How to Reduce a Linear System to Row Echelon Form

To reduce a system of linear equations to row echelon form I apply the standard operations of Gaussian elimination.

I add a multiple of one equation to another, provided the scalar is nonzero
I multiply an equation by a nonzero scalar
I swap the positions of two equations in the system

A worked example

Consider the linear system

$$ \begin{cases} x+y+z = 1 \\ x+z=1 \\ x+y=2 \end{cases} $$

I begin by writing its augmented matrix A|B, which includes the coefficients and the constant terms, alongside the coefficient matrix A.

$$ A|B= \begin{pmatrix} 1 & 1 & 1 & 1 \\ 1 & 0 & 1 & 1 \\ 1 & 1 & 0 & 2 \end{pmatrix} $$

$$ A= \begin{pmatrix} 1 & 1 & 1 \\ 1 & 0 & 1 \\ 1 & 1 & 0 \end{pmatrix} $$

The matrix A is clearly not in row echelon form.

To obtain such a form, I perform Gaussian elimination on the augmented matrix A|B.

The first task is to clear the entries below the leading 1 in the first column. Two entries, highlighted in red, must be eliminated.

$$ A|B= \begin{pmatrix} 1 & 1 & 1 & 1 \\ \color{red}1 & 0 & 1 & 1 \\ \color{red}1 & 1 & 0 & 2 \end{pmatrix} $$

I replace the second row R2 with R2 minus R1.

$$ R2 = R2 + R1 \cdot (-1) $$

$$ A|B= \begin{pmatrix} 1 & 1 & 1 & 1 \\ \color{red}1-1 & 0-1 & 1-1 & 1-1 \\ \color{red}1 & 1 & 0 & 2 \end{pmatrix} $$

$$ A|B= \begin{pmatrix} 1 & 1 & 1 & 1 \\ 0 & -1 & 0 & 0 \\ \color{red}1 & 1 & 0 & 2 \end{pmatrix} $$

Next I eliminate the corresponding entry in the third row by replacing R3 with R3 minus R1.

$$ R3 = R3 + R1 \cdot (-1) $$

$$ A|B= \begin{pmatrix} 1 & 1 & 1 & 1 \\ 0 & -1 & 0 & 0 \\ \color{red}1-1 & 1-1 & 0-1 & 2-1 \end{pmatrix} $$

$$ A|B= \begin{pmatrix} 1 & 1 & 1 & 1 \\ 0 & -1 & 0 & 0 \\ 0 & 0 & -1 & 1 \end{pmatrix} $$

At this stage the coefficient matrix is already in row echelon form:

$$ A= \begin{pmatrix} 1 & 1 & 1 \\ 0 & -1 & 0 \\ 0 & 0 & -1 \end{pmatrix} $$

Note. Once the augmented matrix A|B has been reduced, the coefficient matrix A is obtained simply by removing the last column, which contains the constant terms B.

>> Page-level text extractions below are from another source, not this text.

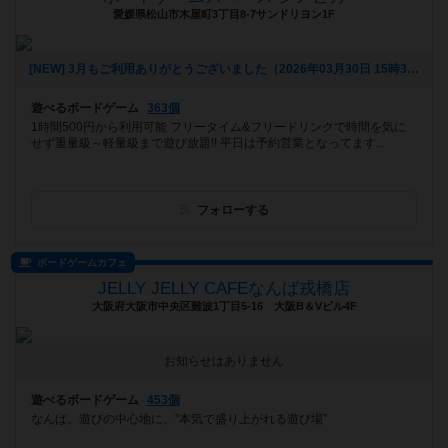
愛媛県松山市木屋町3丁目8-7サンドリヨン1F
[NEW] 3月もご利用ありがとうございました（2026年03月30日 15時38分）
遊べるボードゲーム
363個
1時間500円から利用可能 フリータイム&フリードリンクで時間を気に
せず重量級～軽量級まで遊び放題!! 平日は予約営業となってます...
フォローする
ボードゲームカフェ
JELLY JELLY CAFEなんば戎橋店
大阪府大阪市中央区難波1丁目5-16 大阪B＆Vビル4F
お知らせはありません
遊べるボードゲーム
453個
なんば。遊びの中心地に、”本気で盛り上がれる遊び場”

To determine the rank of each matrix, I count the number of pivot positions.

Since both A|B and A contain three pivots, their rank is r=3.

$$ r(A) = r(A|B)= 3 $$

By the Rouché - Capelli theorem the system is consistent.

Because the system has n=3 variables, the dimension of its solution space is

$$ \infty^{n-r} = \infty^{3-3} = \infty^0 = 1 \ soluzione $$

The system therefore admits a unique solution.

I now rewrite the system in the form corresponding to the reduced augmented matrix A|B.

$$ A|B= \begin{pmatrix} 1 & 1 & 1 & 1 \\ 0 & -1 & 0 & 0 \\ 0 & 0 & -1 & 1 \end{pmatrix} $$

$$ \begin{cases} x+y+z=1 \\ -y=0 \\ -z=1 \end{cases} $$

$$ \begin{cases} x+y+z=1 \\ y=0 \\ z=-1 \end{cases} $$

Solving the system is immediate. Two variables are already determined, so I substitute y=0 and z=-1 into the first equation:

$$ \begin{cases} x+0-1=1 \\ y=0 \\ z=-1 \end{cases} $$

$$ \begin{cases} x=1+1 \\ y=0 \\ z=-1 \end{cases} $$

$$ \begin{cases} x=2 \\ y=0 \\ z=-1 \end{cases} $$

The unique solution is x=2, y=0 and z=-1.

Verification. The original system is $$ \begin{cases} x+y+z = 1 \\ x+z=1 \\ x+y=2 \end{cases} $$ Substituting x=2, y=0 and z=-1 yields $$ \begin{cases} 2+0+(-1) = 1 \\ 2+(-1)=1 \\ 2+0=2 \end{cases} $$ $$ \begin{cases} 1 = 1 \\ 1=1 \\ 2=2 \end{cases} $$ All three identities hold, confirming the correctness of the solution.

And the procedure continues in the same way for larger systems.